RECORDS SUPPLIED Block Start
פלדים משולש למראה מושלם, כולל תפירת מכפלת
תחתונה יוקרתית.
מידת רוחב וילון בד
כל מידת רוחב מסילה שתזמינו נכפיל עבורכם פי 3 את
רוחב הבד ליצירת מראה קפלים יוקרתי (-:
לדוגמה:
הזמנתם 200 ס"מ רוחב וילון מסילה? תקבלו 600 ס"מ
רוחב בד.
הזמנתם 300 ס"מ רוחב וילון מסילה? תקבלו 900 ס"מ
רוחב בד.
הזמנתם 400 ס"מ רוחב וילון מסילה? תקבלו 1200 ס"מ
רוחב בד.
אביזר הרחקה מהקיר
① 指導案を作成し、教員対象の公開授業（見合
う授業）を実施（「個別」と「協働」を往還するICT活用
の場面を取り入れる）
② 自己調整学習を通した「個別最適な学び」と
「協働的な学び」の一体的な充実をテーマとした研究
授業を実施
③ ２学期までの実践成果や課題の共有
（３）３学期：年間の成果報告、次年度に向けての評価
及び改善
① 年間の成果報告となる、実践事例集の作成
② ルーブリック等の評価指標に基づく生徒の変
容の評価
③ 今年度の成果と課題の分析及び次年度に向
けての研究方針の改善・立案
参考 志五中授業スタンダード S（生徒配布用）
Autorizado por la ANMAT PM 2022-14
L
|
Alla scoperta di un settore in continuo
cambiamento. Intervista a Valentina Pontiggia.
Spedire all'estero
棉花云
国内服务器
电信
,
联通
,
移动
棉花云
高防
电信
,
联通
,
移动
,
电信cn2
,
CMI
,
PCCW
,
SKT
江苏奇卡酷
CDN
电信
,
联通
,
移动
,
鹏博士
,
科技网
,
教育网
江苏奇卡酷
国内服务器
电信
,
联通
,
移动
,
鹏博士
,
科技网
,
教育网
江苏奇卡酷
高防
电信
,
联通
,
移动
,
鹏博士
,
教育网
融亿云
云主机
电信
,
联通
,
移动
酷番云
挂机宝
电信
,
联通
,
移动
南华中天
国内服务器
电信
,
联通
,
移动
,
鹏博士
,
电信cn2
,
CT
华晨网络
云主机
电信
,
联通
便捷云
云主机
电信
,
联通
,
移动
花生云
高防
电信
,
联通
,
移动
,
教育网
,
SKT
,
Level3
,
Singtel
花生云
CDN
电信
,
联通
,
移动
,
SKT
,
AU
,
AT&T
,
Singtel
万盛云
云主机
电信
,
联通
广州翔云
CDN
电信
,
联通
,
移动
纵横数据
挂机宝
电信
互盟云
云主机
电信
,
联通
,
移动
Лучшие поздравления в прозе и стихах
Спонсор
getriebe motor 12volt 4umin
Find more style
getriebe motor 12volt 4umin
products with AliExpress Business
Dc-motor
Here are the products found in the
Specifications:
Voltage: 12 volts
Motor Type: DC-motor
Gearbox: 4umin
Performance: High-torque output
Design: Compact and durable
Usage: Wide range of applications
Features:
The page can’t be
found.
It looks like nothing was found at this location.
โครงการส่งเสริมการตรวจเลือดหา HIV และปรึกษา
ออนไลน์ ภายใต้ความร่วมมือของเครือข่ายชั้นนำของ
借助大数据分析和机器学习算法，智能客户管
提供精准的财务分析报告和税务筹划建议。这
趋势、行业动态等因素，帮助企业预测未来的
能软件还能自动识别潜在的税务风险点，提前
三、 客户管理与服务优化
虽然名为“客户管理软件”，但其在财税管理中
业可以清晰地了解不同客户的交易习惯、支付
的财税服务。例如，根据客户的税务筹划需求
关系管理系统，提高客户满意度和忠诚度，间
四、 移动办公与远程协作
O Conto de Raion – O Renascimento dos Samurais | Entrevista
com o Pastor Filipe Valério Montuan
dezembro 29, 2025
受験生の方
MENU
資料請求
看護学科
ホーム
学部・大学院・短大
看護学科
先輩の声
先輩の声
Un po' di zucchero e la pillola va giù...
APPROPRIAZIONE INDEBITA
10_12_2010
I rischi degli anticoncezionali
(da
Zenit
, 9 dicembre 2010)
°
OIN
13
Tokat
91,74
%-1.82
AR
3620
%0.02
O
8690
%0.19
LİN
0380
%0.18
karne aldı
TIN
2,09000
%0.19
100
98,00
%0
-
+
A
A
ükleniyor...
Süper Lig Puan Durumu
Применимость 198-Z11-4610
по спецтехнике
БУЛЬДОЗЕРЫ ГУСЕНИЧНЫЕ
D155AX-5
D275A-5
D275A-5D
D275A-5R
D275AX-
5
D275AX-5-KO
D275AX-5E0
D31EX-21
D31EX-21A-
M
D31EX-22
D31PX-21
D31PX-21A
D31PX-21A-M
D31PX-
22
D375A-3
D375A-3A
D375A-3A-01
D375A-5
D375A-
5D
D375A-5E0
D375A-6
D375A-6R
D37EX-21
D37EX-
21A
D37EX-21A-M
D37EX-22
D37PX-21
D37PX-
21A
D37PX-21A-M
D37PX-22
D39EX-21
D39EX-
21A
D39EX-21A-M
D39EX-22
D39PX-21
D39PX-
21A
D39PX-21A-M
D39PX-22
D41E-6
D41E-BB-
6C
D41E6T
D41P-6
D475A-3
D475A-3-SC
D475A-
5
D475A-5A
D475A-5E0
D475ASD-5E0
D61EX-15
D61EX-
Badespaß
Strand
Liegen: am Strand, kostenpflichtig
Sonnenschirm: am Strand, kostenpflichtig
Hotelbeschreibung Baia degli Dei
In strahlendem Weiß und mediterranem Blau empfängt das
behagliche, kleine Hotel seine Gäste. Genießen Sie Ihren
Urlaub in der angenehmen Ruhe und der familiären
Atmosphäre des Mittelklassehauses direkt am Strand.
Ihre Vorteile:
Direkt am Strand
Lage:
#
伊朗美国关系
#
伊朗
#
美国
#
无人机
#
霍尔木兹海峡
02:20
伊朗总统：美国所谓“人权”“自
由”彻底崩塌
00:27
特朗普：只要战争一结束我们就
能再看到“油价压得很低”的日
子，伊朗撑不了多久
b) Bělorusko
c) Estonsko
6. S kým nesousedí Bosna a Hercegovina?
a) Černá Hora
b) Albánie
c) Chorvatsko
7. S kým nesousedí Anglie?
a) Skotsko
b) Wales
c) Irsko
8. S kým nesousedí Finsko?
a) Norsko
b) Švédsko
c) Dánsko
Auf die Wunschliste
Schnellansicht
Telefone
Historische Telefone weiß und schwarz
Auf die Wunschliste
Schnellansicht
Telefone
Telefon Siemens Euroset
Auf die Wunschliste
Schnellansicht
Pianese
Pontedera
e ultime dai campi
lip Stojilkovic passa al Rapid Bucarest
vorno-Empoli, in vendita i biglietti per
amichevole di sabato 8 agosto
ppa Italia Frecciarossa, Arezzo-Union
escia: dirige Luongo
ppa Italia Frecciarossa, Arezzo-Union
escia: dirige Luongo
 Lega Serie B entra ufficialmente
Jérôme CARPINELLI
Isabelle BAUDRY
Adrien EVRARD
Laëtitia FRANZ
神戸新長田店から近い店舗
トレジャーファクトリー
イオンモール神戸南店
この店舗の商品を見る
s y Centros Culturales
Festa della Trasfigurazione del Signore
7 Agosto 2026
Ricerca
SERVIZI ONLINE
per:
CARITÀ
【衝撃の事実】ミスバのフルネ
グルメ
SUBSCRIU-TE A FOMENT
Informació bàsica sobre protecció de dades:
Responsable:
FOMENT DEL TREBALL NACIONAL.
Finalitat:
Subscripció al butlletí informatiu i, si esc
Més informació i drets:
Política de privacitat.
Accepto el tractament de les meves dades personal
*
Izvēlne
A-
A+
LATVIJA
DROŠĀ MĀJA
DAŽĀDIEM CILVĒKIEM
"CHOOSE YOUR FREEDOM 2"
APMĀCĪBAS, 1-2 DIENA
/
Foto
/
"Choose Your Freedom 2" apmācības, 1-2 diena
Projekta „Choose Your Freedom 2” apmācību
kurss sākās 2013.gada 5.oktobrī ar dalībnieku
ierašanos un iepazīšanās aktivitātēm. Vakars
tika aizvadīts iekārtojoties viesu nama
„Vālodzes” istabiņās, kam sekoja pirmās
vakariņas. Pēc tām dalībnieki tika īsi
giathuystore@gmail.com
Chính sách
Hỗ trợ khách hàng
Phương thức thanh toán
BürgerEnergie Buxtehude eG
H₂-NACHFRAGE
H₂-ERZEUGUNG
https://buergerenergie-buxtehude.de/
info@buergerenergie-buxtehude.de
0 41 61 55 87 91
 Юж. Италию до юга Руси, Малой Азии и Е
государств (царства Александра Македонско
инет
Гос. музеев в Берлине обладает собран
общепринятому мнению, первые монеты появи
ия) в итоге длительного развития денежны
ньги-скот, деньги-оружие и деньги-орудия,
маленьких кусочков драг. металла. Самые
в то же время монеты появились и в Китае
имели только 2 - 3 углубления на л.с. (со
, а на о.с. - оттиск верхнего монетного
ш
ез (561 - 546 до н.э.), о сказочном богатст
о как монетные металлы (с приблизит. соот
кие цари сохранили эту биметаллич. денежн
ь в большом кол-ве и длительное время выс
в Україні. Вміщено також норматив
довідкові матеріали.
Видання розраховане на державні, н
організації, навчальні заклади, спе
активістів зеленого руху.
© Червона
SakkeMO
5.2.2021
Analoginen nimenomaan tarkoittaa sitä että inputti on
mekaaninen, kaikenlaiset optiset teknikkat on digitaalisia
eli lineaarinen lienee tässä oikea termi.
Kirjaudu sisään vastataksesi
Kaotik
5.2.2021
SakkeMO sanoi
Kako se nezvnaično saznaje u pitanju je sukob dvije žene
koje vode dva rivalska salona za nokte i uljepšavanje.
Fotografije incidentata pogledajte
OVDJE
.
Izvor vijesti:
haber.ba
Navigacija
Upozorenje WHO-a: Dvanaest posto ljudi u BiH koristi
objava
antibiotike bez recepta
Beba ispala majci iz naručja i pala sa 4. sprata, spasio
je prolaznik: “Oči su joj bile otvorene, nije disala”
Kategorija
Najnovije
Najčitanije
RECORDS SUPPLIED Block End
## WHAT THE TASK ASKS
Within the listing above, filter for lines holding the string "монеты" and copy each one.

## WRITTEN ANSWER
общепринятому мнению, первые монеты появи
в то же время монеты появились и в Китае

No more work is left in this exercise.